More interestingly, he also had the illuminating insight that this concept of inside/outside applied just as much internally as it did externally. When his senior management team was considering changes (normally job cuts) in a particular department or function, the majority of the team could act in an objective impassionate manner at the decision being taken. The head of the department or function often found him/herself out of alignment with the rest of the team as (s)he would take an inside view. In an attempt to bridge this gap, the EVP mandated that at least once a quarter, all members of his executive team would spend a minimum of three days “inside” a department other than the one that they were responsible for. Again, the quality of the decisions the team found itself making improved considerably.

So how does an “Integral Leader” face up to the challenge of being able to hold both an inside and an outside view of their Enterprise simultaneously? I would say that the jury is still out on this one and this is a subject around which we will be hearing a great deal more in the months and years ahead. Whilst I am not a great fan of lists that pretend to have all the answers to important questions like this, I am prepared to offer Bellamy’s incomplete list that will not do any more than scratch the surface of this challenge:

  • First acknowledge that there is a need to hold both views if you are to best serve your enterprise. If you do not accept that it makes any difference from adopting a mono-perspective, then read no further. Come back in a couple of years time when you might be ready. Oh, and drop the pretense of being an Integral leader, at least for the time being.
  • Recognise your dominant perspective with respect to the Enterprise or sub-enterprise entity that you are responsible for taking decisions about and start to allocate time in your highly hurried diary where you can spend time just taking the other perspective. This is a tough one because you need to be thinking of setting aside at least half a day a fortnight or even a week.
  • Surround yourself with individuals who you know will take the alternative perspective from that which dominates your outlook. So if you are constrained to an inside perspective, consider using consultants to challenge you; if you are predominantly an outsider, seek to have an insider work on your team. When you find yourself strongly disagreeing with the viewpoint of the individual from the other side, accept the fact that you are not considering the alternative perspective.
  • When you find yourself strongly agreeing with individuals who represent the other perspective, take stock and determine whether you or they have flipped sides. If this turns out to be the case, it is time to change your advisors.
  • Introduce an inside-out perspective checkpoint into you decision cycle. This should come just before you make each decision. How you do this will, of course be personal and might include arguing the rationale behind the decision with a trusted individual and identifying both the elements of inside and outside thinking that has been included in the decision. It might be taking some time to meditate and contemplate on the two perspectives’ input to the decision.
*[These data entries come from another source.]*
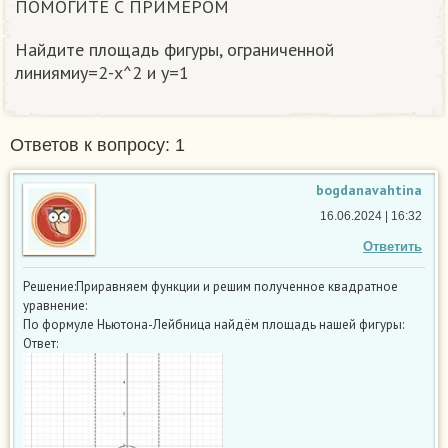
ПОМОГИТЕ С ПРИМЕРОМ
Найдите площадь фигуры, ограниченной
линиямиy=2-x^2 и y=1
Ответов к вопросу: 1
bogdanavahtina
16.06.2024 | 16:32
Ответить
Решение:Приравняем функции и решим полученное квадратное
уравнение:
По формуле Ньютона-Лейбница найдём площадь нашей фигуры:
Ответ: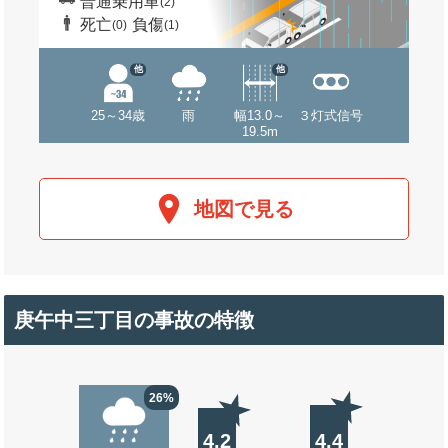
普通乗用車
(2)
死亡
負傷
(0)
(1)
他
他
25～34歳
雨
幅13.0～
３灯式信号
19.5m
地図で見る
庚午中三丁目の事故の特徴
26%
4.2
4.4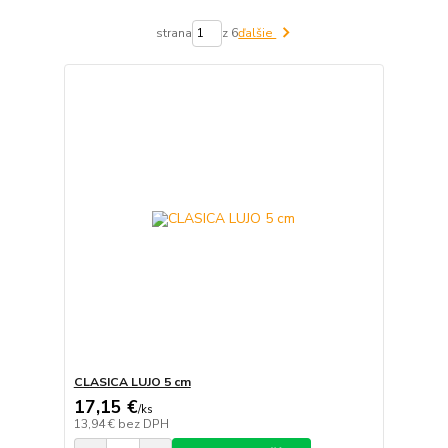
strana
z 6
ďalšie
CLASICA LUJO 5 cm
17,15 €
/
ks
13,94 €
bez DPH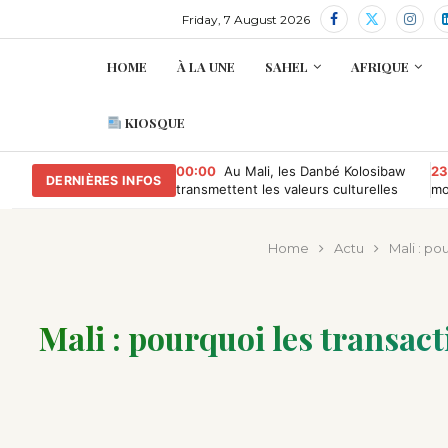
Friday, 7 August 2026
HOME
À LA UNE
SAHEL
AFRIQUE
KIOSQUE
00:00
Au Mali, les Danbé Kolosibaw
23
DERNIÈRES INFOS
transmettent les valeurs culturelles
mo
aux jeunes du tournoi « Camp
Compétition »
Home
Actu
Mali : po
Mali : pourquoi les transa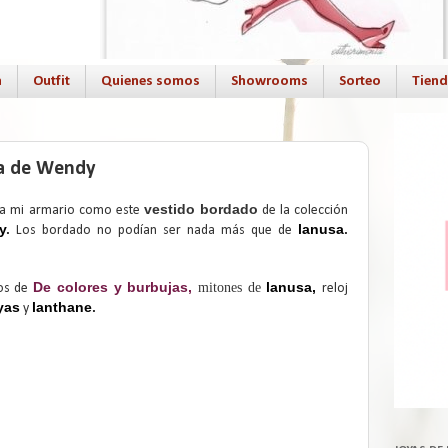
a
Outfit
Quienes somos
Showrooms
Sorteo
Tien
ta de Wendy
vestido bordado
 a mi armario como este
de la colección
y
.
lanusa
.
Los bordado no podían ser nada más que de
De colores y burbujas
,
lanusa
,
mitones de
os de
reloj
yas
lanthane
.
y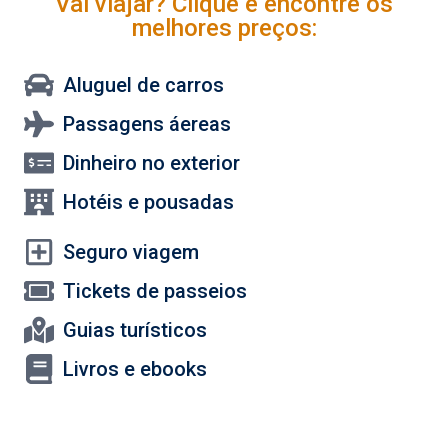
Vai viajar? Clique e encontre os
melhores preços:
Aluguel de carros
Passagens áereas
Dinheiro no exterior
Hotéis e pousadas
Seguro viagem
Tickets de passeios
Guias turísticos
Livros e ebooks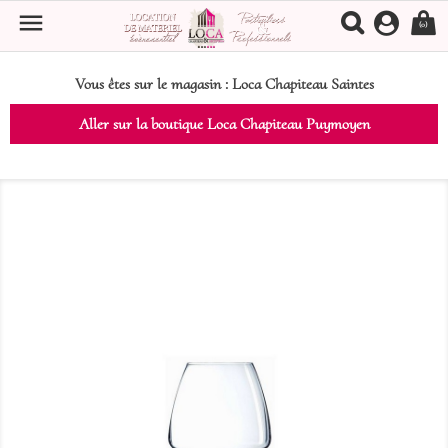

(0)
Vous êtes sur le magasin :
Loca Chapiteau Saintes
Aller sur la boutique Loca Chapiteau Puymoyen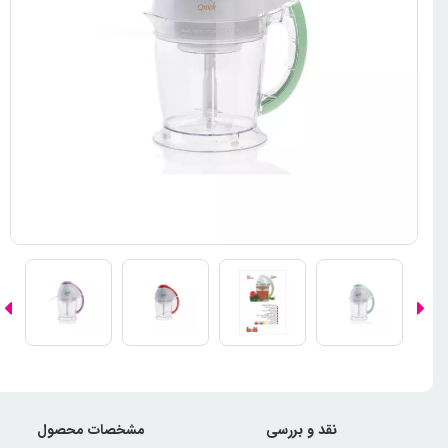
نقد و بررسی
مشخصات محصول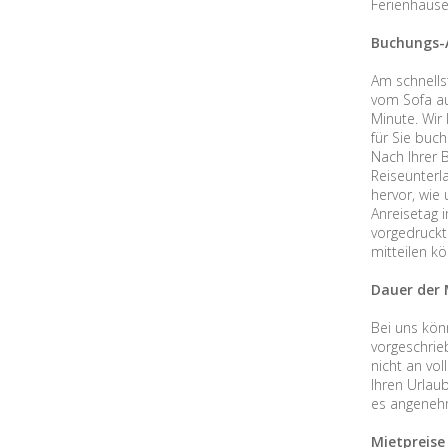
Ferienhäuse
Buchungs-
Am schnells
vom Sofa au
Minute. Wir
für Sie buc
Nach Ihrer 
Reiseunterl
hervor, wie
Anreisetag 
vorgedruckt
mitteilen kö
Dauer der 
Bei uns kön
vorgeschrie
nicht an vol
Ihren Urlau
es angenehm
Mietpreise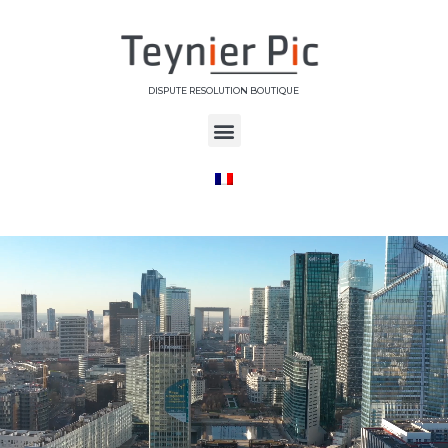
DISPUTE RESOLUTION BOUTIQUE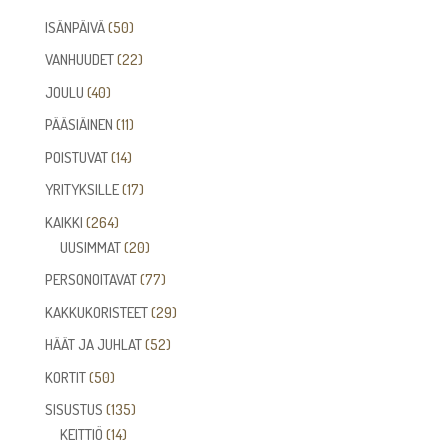
tuotetta
50
ISÄNPÄIVÄ
50
tuotetta
22
VANHUUDET
22
tuotetta
40
JOULU
40
tuotetta
11
PÄÄSIÄINEN
11
tuotetta
14
POISTUVAT
14
tuotetta
17
YRITYKSILLE
17
tuotetta
264
KAIKKI
264
tuotetta
20
UUSIMMAT
20
tuotetta
77
PERSONOITAVAT
77
tuotetta
29
KAKKUKORISTEET
29
tuotetta
52
HÄÄT JA JUHLAT
52
tuotetta
50
KORTIT
50
tuotetta
135
SISUSTUS
135
14
tuotetta
KEITTIÖ
14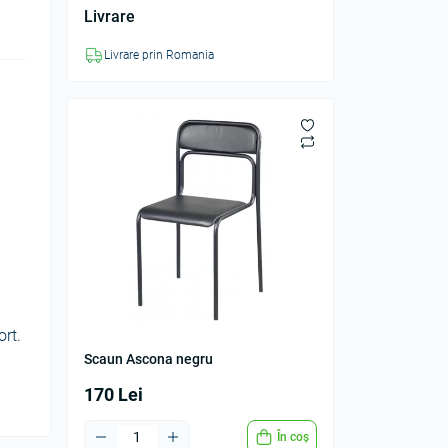
Livrare
Livrare prin Romania
ort.
Scaun Ascona negru
170 Lei
În coș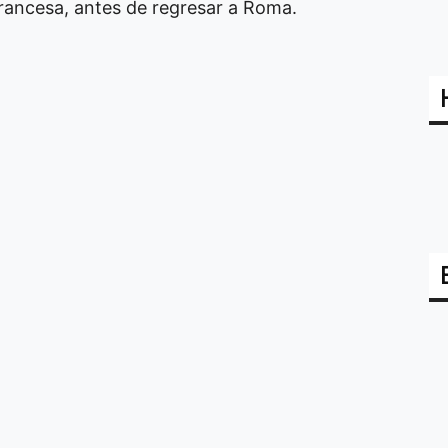
francesa, antes de regresar a Roma.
As I alluded to above, I don’t pretend to have all the answers just yet.
  • When you do find yourself regularly holding both perspectives simultaneously, give yourself a little pat on the back before realizing that it requires constant practice if you are not going to be dragged back into your dominant mode of action.

We live in a world of perpetual change that is accelerating. The one thing that an Integral Leader does not have is time to fully weigh all the consequences of any decisions that (s)he has to take. Taking Jon Anderson’s advice to see everything inside out & outside in might just be an invaluable tool for the 21st century.